An ein Gedenken, wie es uns in seiner Form und seinem Anlass heute ganz selbstverständlich erscheint, war jedenfalls heute vor 100 Jahren nicht zu denken. Denn auch Gedenken hat seine Zeit und seine Umstände.
Denken wir also ein wenig über die näheren Umstände unseres Gedenkens hier und heute nach.
Clara Schuman hat von 1863-1873 mit ihren Kindern jeweils für einige Monate im Sommer in diesen Räumen gelebt – oder besser: in diesem Haus, wie es vor einer später erfolgten Aufstockung mit einem ganz ähnlichen Grundriss damals schon bestand. Einiges, was wir über Claras Wohnen und Leben in Baden-Baden wissen, wird im Programmheft des heutigen Konzerts dargestellt.
Einiges findet sich allerdings dort auch nicht. Zum Beispiel die Notiz aus dem Jahr 1879, in der Clara anlässlich des Verkaufs des bereits länger nicht mehr genutzten Hauses in Baden-Baden Bilanz zieht:
Depesche aus Baden-Baden, daß unser Haus endlich für 17000 Mark verkauft ist – zu 24000 Mark hatte ich es gekauft, noch an 6000 hineingewandt, also mit großem Nachtheil es jetzt verkauft.
13.000 Mark Verlust und Claras Geschäftssinn, der sich hier zeigt, wir denken lieber an beides nicht, wenn wir ihrer heute gedenken.
Ähnlich der Krieg, nicht der eben angesprochene Erste Weltkrieg, sondern ein voriger. Wir wissen, dass Clara in diesem Haus 1870 mit Schaudern tagelang den Geschützdonner aus Straßburg gehört hat, und dass sie den preußisch-französischen Krieg 1870/71 mit einem, wie sie schreibt, „blutenden Herz“ verfolgt hat, vor „all dem Wehe, dass dieser Krieg so vielen bringt“ und mit großem Mitleid für die Vertriebenen die sie in Baden traf, wie sie am 14.9.1870 an Joseph Joachim schrieb – genau einen Tag nach ihrem 51. Geburtstag. Auch daran denken wir nicht zuerst, wenn wir ihrer heute gedenken.
Warum erwähne ich die rechnende Clara, die Clara, der vor dem Krieg schaudert, dennoch? Weil wir auf diese Weise sehen, dass Gedenken nicht nur auf Zeit und Umstände angewiesen ist, sondern auch wählerisch ist. Es will kein Beitrag fürs Geschichtsbuch sein. Es will auswählen, hervorheben — und links liegen lassen. Denn es will ehren. Oder, vorsichtiger formuliert: Es will jedenfalls nicht ohne Ehre für diejenige ausgehen, derer gedacht wird. Wählerisch wie es ist, scheint Gedenken also erst recht ungeeignet für den ganzen Menschen, den Clara ihren Biographen in dem eingangs zitierten Text zur Aufgabe machen wollte.
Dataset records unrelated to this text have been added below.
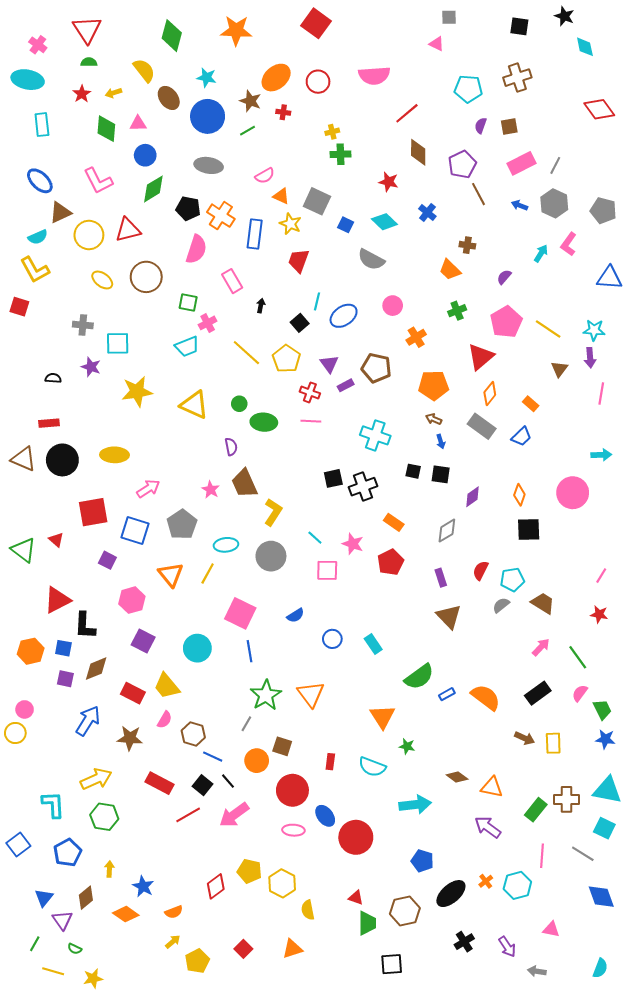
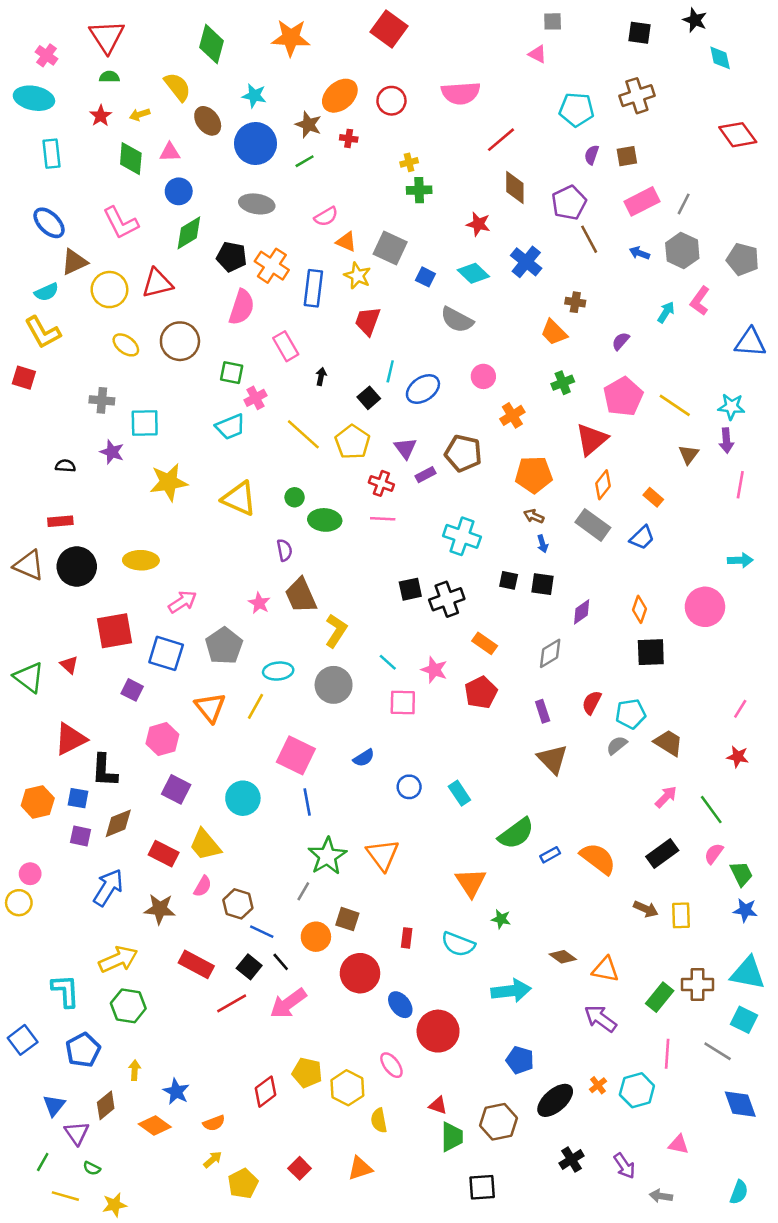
blue cross: (427, 213) -> (526, 262), size x1.4
pink ellipse: (293, 830) -> (391, 1065), moved, turned 50

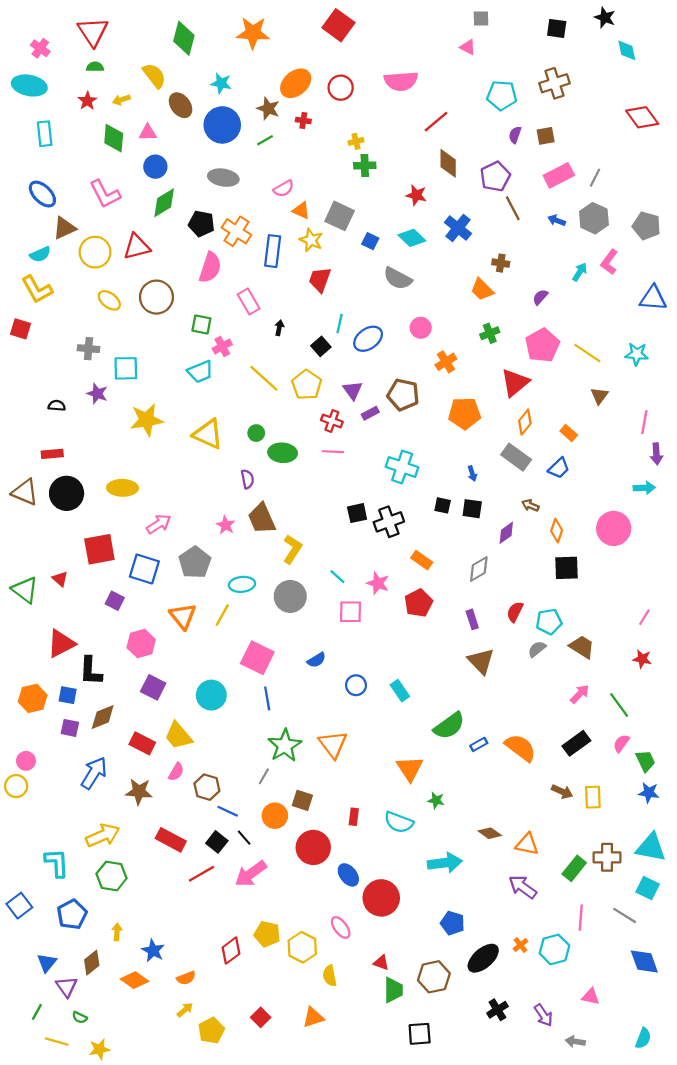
purple arrow: (726, 441) -> (656, 454), moved
brown arrow: (534, 516) -> (530, 505), moved

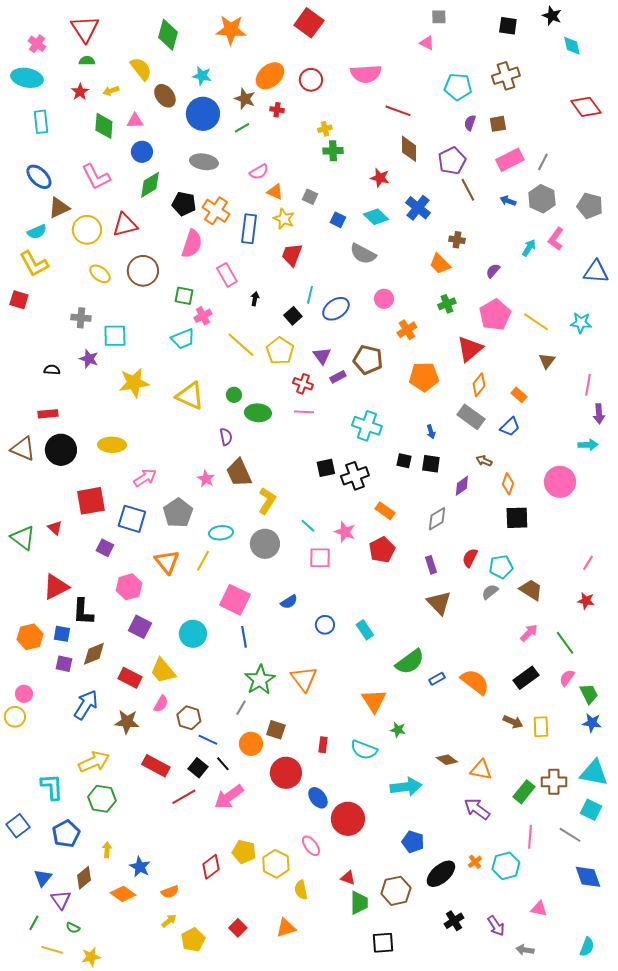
red line: (436, 122) -> (398, 111), turned 60
gray square: (340, 216) -> (310, 197), size x0.6

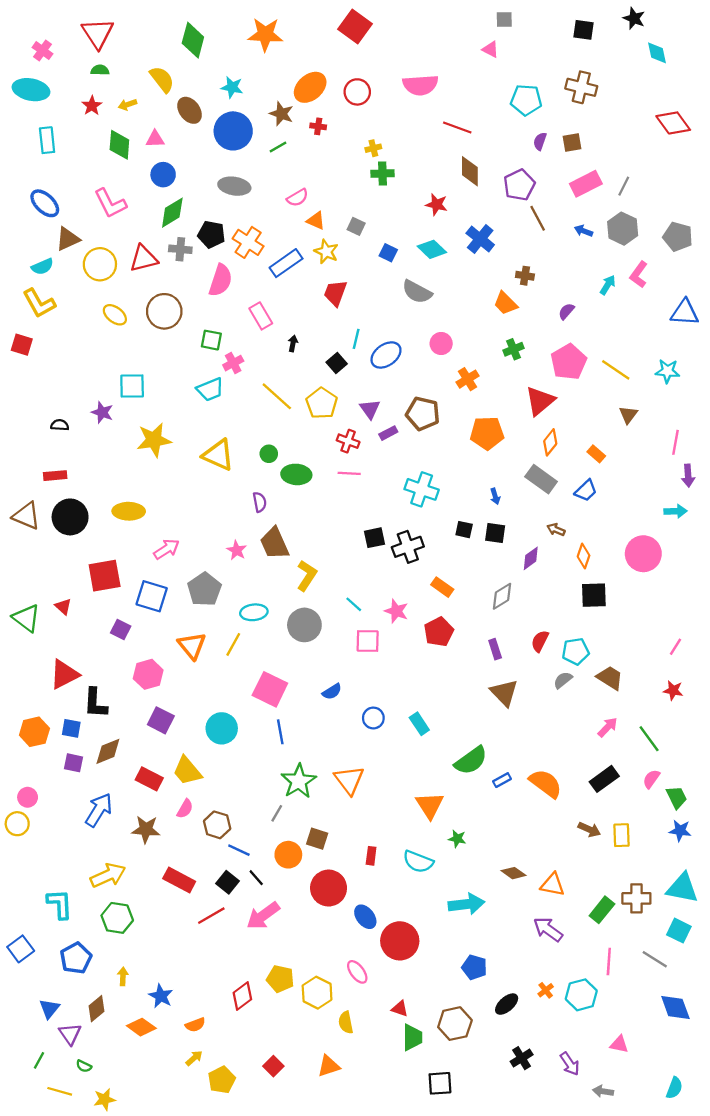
brown cross: (506, 76) -> (581, 87), turned 32
blue rectangle: (249, 229) -> (286, 263), turned 48
gray cross: (81, 318) -> (180, 249), moved
black ellipse: (441, 874) -> (507, 1004), size x0.7

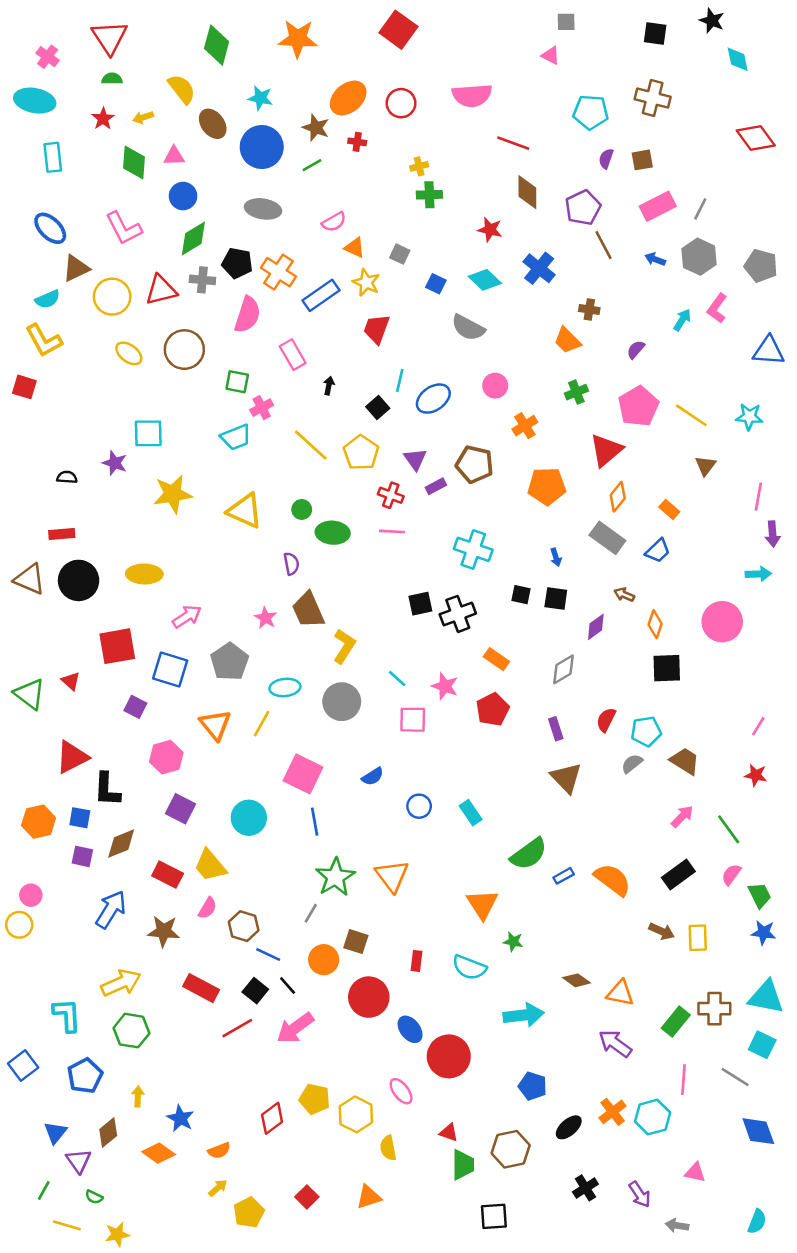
orange cross: (546, 990) -> (613, 1112), size x1.5

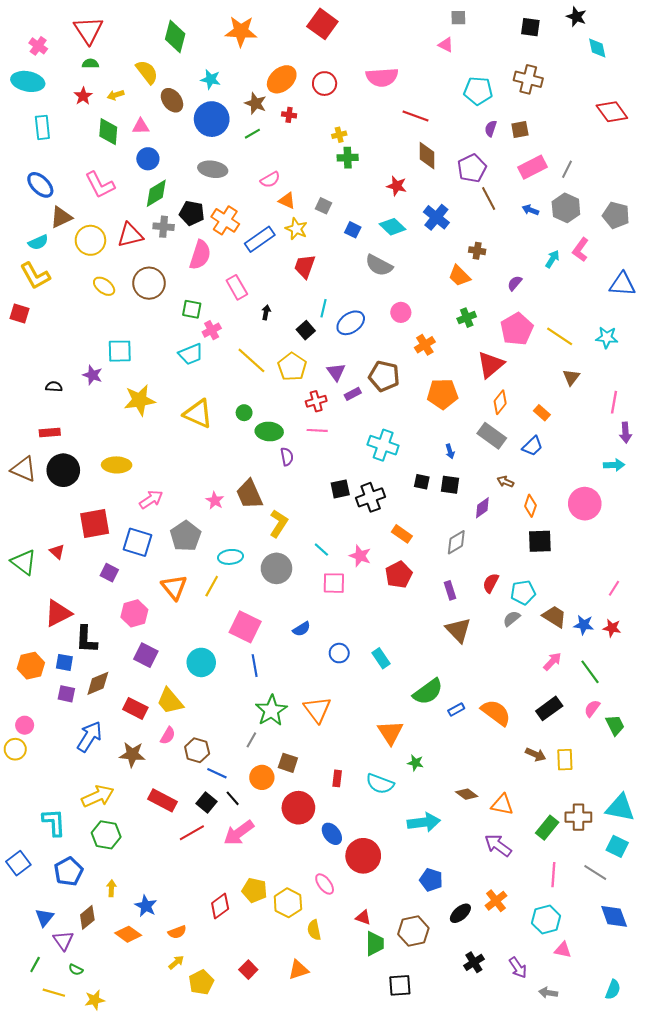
red cross: (391, 495) -> (316, 401), turned -36
purple semicircle: (291, 564) -> (287, 457), moved
blue star: (763, 933) -> (584, 625), moved
cyan hexagon: (653, 1117) -> (546, 920), moved

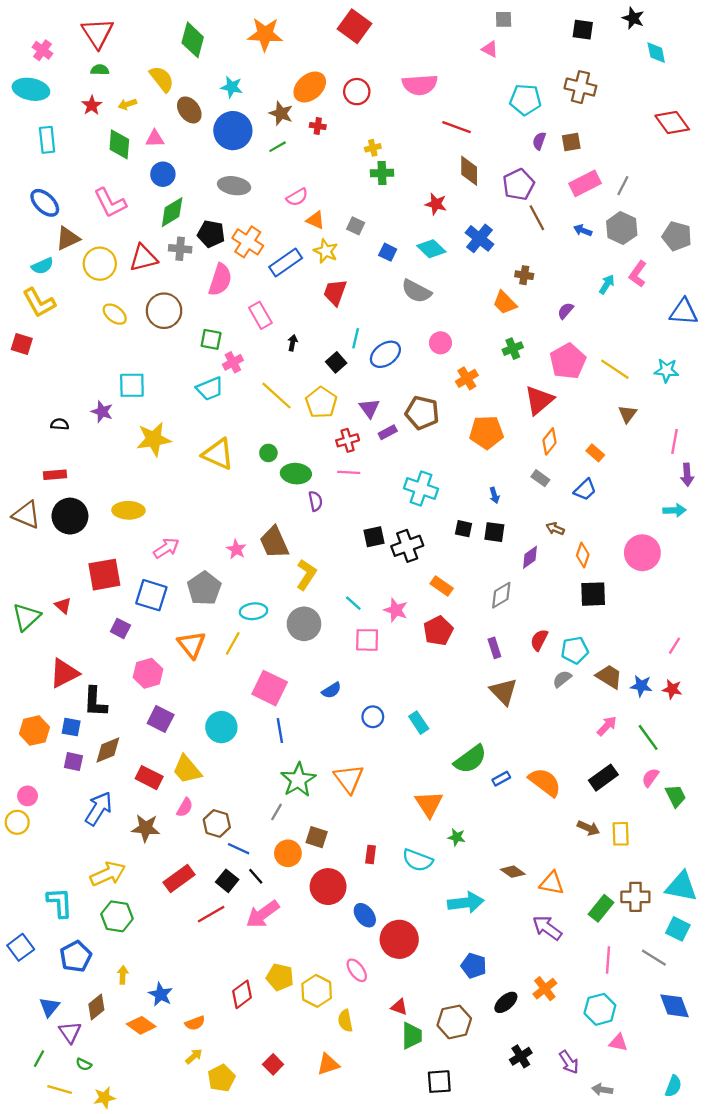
gray rectangle: (492, 436) -> (540, 478), size x0.6
green triangle: (24, 562) -> (26, 617), turned 40
red rectangle: (163, 800) -> (179, 879), turned -64

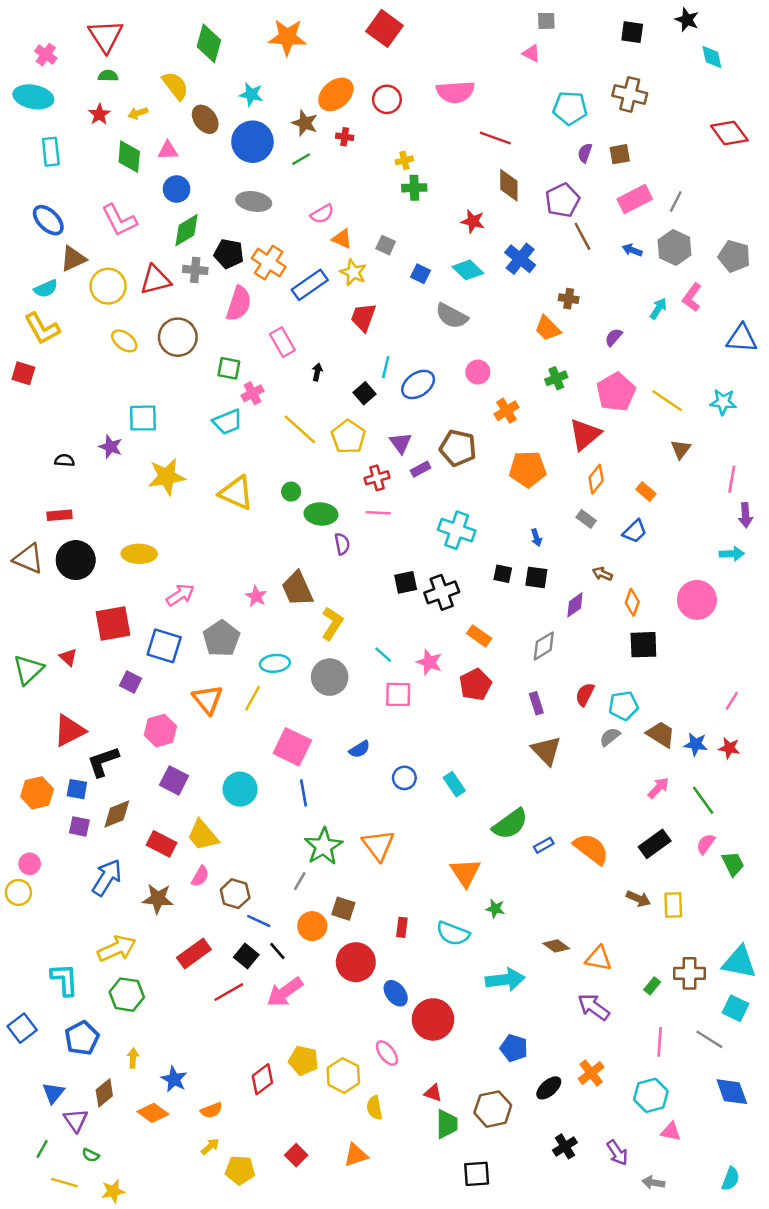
black L-shape: (95, 702) -> (103, 762), turned 68
green rectangle: (601, 908) -> (652, 986), size x0.6
yellow pentagon: (221, 1078) -> (240, 1170), turned 30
Aber Gedenken umfasst nicht nur in dieser Hinsicht zu wenig vom ganzen Menschen. Es umfasst auch in anderer Hinsicht zu viel. Denn es involviert über die Geehrte und über die Tatsachen ihres Lebens hinaus immer auch uns.
Denn Gedenken ist über das bloße Konstatieren der Lebensgeschichte hinaus immer auch Hineinversetzen. Das zeigt sich äußerlich darin, dass sich das Gedenken an die Orte und zu den Dingen versetzt, die im Leben der Geehrten von Bedeutung waren.
So wie wir heute uns hier in dieses Haus versetzt haben. Dieser Ort regt uns zur Vorstellung des Salons an, der unten in diesem Haus existierte, mit grauer Tapete, mit goldenen Streifen, davor Nachbildungen der Venus von Milo und des Apoll von Belvedere, ein Raum, der den Blick auf das Porträt der Hausfrau im Nebenraum durch die Flügeltür eröffnete – und schon damals auf Oos und Allee, von Clara vom Balkon aus bekanntlich gerne betrachtet.
Dieser Ort regt uns an, nicht nur zur Kenntnis zu nehmen, sondern uns vorzustellen, wie es gewesen sein mag, als Johannes Brahms in diesem Haus zu Claras 47. Geburtstag im Jahre 1866 eigene „bunt gemalte“ Karrikaturen „zerstreut an der Wand“ aufgeklebt hatte.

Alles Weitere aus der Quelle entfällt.